Responsibilities include comparing and ranking multiple code snippets, explaining which is best and why, repairing and refactoring AI-generated code for correctness, efficiency, and style, and injecting feedback into the RLHF pipeline to ensure smooth operation.
The end goal is for the model to learn to propose, critique, and improve code in a manner similar to the engineer's approach.

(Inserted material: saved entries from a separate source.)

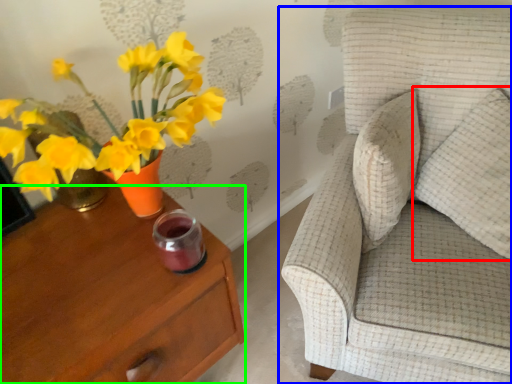 Question: Based on their relative distances, which object is farther from pillow (highlighted by a red box)? Choose from chair (highlighted by a blue box) and nightstand (highlighted by a green box).

Choices:
 (A) chair
 (B) nightstand

Answer: (B) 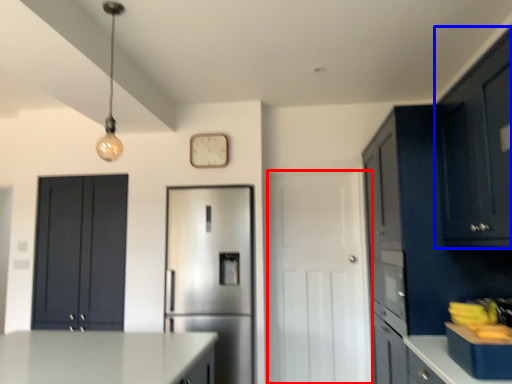 Question: Which of the following is the closest to the observer, door (highlighted by a red box) or cabinetry (highlighted by a blue box)?

Choices:
 (A) door
 (B) cabinetry

Answer: (B) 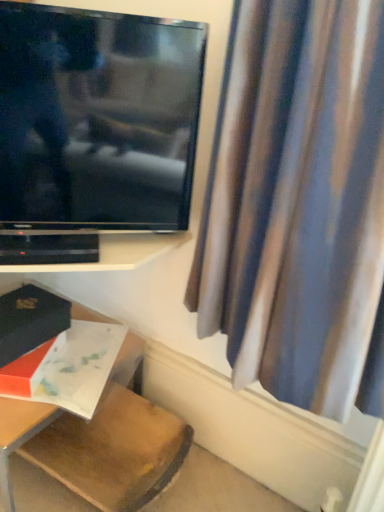 This screenshot has height=512, width=384. What do you see at coordinates (95, 135) in the screenshot?
I see `flat screen tv at upper left` at bounding box center [95, 135].

I want to click on wooden table at lower left, so click(99, 443).

Locate an element on the screen. matte white book at lower left, which is counted as the 2th book, starting from the top is located at coordinates (67, 368).

From the image's perspective, relative to matte black book at lower left, which is counted as the first book, starting from the top, is wooden table at lower left above or below?

wooden table at lower left is situated lower than matte black book at lower left, which is counted as the first book, starting from the top, in the image.

Can you tell me how much wooden table at lower left and matte black book at lower left, which is counted as the first book, starting from the top, differ in facing direction?

wooden table at lower left and matte black book at lower left, which is counted as the first book, starting from the top, are facing 90.8 degrees away from each other.

Is wooden table at lower left aimed at matte black book at lower left, arranged as the second book when ordered from the bottom?

No, wooden table at lower left is not aimed at matte black book at lower left, arranged as the second book when ordered from the bottom.

Considering the relative sizes of wooden table at lower left and matte black book at lower left, which is counted as the first book, starting from the top, in the image provided, is wooden table at lower left smaller than matte black book at lower left, which is counted as the first book, starting from the top,?

Incorrect, wooden table at lower left is not smaller in size than matte black book at lower left, which is counted as the first book, starting from the top.

Who is shorter, wooden table at lower left or matte white book at lower left, which is counted as the 2th book, starting from the top?

With less height is matte white book at lower left, which is counted as the 2th book, starting from the top.

Is wooden table at lower left far from matte white book at lower left, which ranks as the 1th book in bottom-to-top order?

No, wooden table at lower left is not far away from matte white book at lower left, which ranks as the 1th book in bottom-to-top order.

Is wooden table at lower left to the left or to the right of matte white book at lower left, which is counted as the 2th book, starting from the top, in the image?

wooden table at lower left is to the left of matte white book at lower left, which is counted as the 2th book, starting from the top.

Considering the relative sizes of matte white book at lower left, which ranks as the 1th book in bottom-to-top order, and black plastic shelf at lower left in the image provided, is matte white book at lower left, which ranks as the 1th book in bottom-to-top order, wider than black plastic shelf at lower left?

Correct, the width of matte white book at lower left, which ranks as the 1th book in bottom-to-top order, exceeds that of black plastic shelf at lower left.

Is point (31, 367) positioned behind point (180, 245)?

No.

Locate an element on the screen. This screenshot has height=512, width=384. the 2nd book located beneath the black plastic shelf at lower left (from a real-world perspective) is located at coordinates point(67,368).

Is black plastic shelf at lower left beside matte white book at lower left, which ranks as the 1th book in bottom-to-top order?

No, black plastic shelf at lower left is not making contact with matte white book at lower left, which ranks as the 1th book in bottom-to-top order.

Consider the image. Does black plastic shelf at lower left have a greater height compared to matte white book at lower left, which is counted as the 2th book, starting from the top?

Incorrect, the height of black plastic shelf at lower left is not larger of that of matte white book at lower left, which is counted as the 2th book, starting from the top.

Would you say black plastic shelf at lower left is to the left or to the right of matte white book at lower left, which ranks as the 1th book in bottom-to-top order, in the picture?

Based on their positions, black plastic shelf at lower left is located to the right of matte white book at lower left, which ranks as the 1th book in bottom-to-top order.

Can you confirm if black plastic shelf at lower left is thinner than flat screen tv at upper left?

No, black plastic shelf at lower left is not thinner than flat screen tv at upper left.

Which is closer to the camera, (25, 269) or (152, 41)?

Point (25, 269) is positioned farther from the camera compared to point (152, 41).

Is flat screen tv at upper left at the back of black plastic shelf at lower left?

No, flat screen tv at upper left is not at the back of black plastic shelf at lower left.

Is black plastic shelf at lower left positioned before flat screen tv at upper left?

No, black plastic shelf at lower left is further to the viewer.

Would you say black plastic shelf at lower left contains silky blue curtain at right?

No, silky blue curtain at right is not surrounded by black plastic shelf at lower left.

Consider the image. Is silky blue curtain at right at the back of black plastic shelf at lower left?

That's not correct — black plastic shelf at lower left is not looking away from silky blue curtain at right.

Is black plastic shelf at lower left wider than silky blue curtain at right?

Incorrect, the width of black plastic shelf at lower left does not surpass that of silky blue curtain at right.

Consider the image. Considering the relative sizes of flat screen tv at upper left and wooden table at lower left in the image provided, is flat screen tv at upper left shorter than wooden table at lower left?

The RLHF process involves generating code, having expert engineers rank, edit, and justify it, converting that feedback into reward signals, and using reinforcement learning to tune the model toward deployable code.
Requirements:
Candidates must have 4+ years of professional software engineering experience in one or more of the following languages: Python, Java, JavaScript, TypeScript, Go, C++, PHP, COBOL, C, Ruby, or Rust. Constraint programming experience is a bonus but not mandatory for all languages.
Strong code-review instincts are essential, with the ability to quickly identify logic errors, performance traps, and security issues.
Candidates must possess extreme attention to detail and excellent written communication skills, as much of the role involves explaining the rationale behind code choices.
A passion for reading documentation and language specifications is required, along with the ability to thrive in an asynchronous, low-oversight environment.
No prior experience in RLHF or AI training is necessary, nor is deep machine learning knowledge; the ability to review and critique code clearly is sufficient.
Benefits:
The position is fully remote, allowing candidates to work from anywhere.
Compensation is up to $30 per hour.
The role offers flexible hours, with a minimum of 15 hours per week and the possibility of up to 40 hours per week.
Engagement is structured as a 1099 contract, providing straightforward impact without unnecessary complexity.